* [YOUR TASK]
The answer must be every line of the records in which the string "Campus" appears.

* [DATA SUPPLIED]
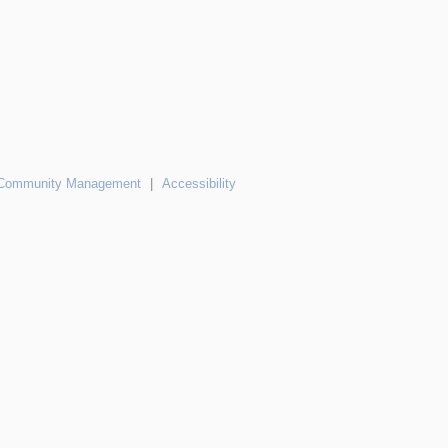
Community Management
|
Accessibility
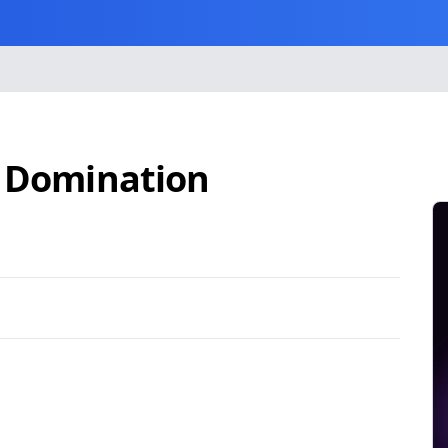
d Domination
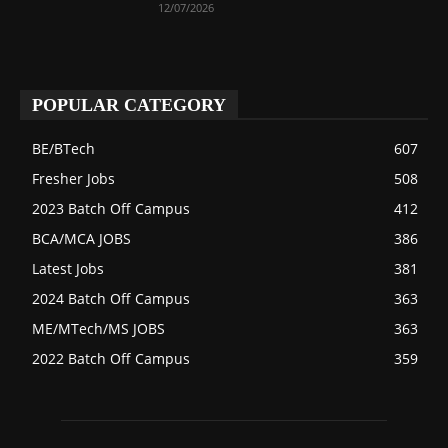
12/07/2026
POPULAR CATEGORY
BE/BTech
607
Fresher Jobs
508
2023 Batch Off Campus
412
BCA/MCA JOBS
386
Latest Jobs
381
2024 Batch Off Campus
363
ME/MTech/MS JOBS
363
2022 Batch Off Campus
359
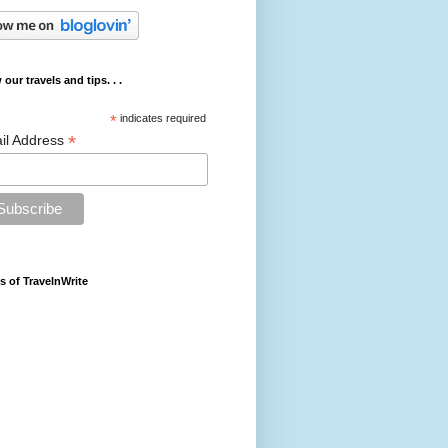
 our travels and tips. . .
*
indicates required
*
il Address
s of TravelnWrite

---

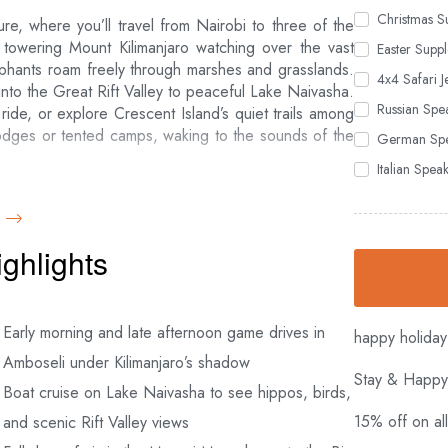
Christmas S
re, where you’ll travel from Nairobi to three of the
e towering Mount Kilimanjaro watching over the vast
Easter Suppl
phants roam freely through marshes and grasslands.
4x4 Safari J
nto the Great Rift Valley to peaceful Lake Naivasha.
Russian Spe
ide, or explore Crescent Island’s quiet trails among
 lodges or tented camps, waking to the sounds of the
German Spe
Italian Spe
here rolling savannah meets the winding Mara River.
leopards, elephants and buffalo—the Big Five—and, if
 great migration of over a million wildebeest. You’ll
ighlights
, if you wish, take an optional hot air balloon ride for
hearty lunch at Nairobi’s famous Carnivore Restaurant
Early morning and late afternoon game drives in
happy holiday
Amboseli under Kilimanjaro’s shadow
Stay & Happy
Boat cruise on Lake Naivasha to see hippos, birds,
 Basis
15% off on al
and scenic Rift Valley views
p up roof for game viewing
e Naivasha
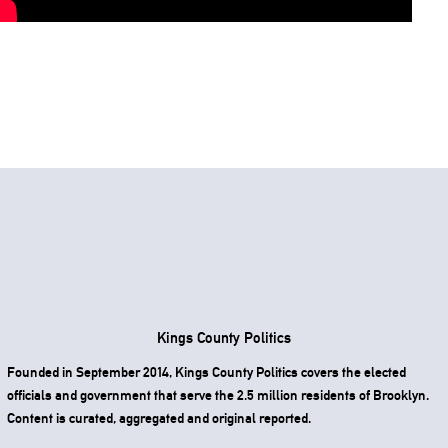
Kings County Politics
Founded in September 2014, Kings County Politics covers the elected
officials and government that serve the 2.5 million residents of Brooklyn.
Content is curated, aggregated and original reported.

* [RESPONSE TO THIS EXERCISE]
2023 Batch Off Campus
2024 Batch Off Campus
2022 Batch Off Campus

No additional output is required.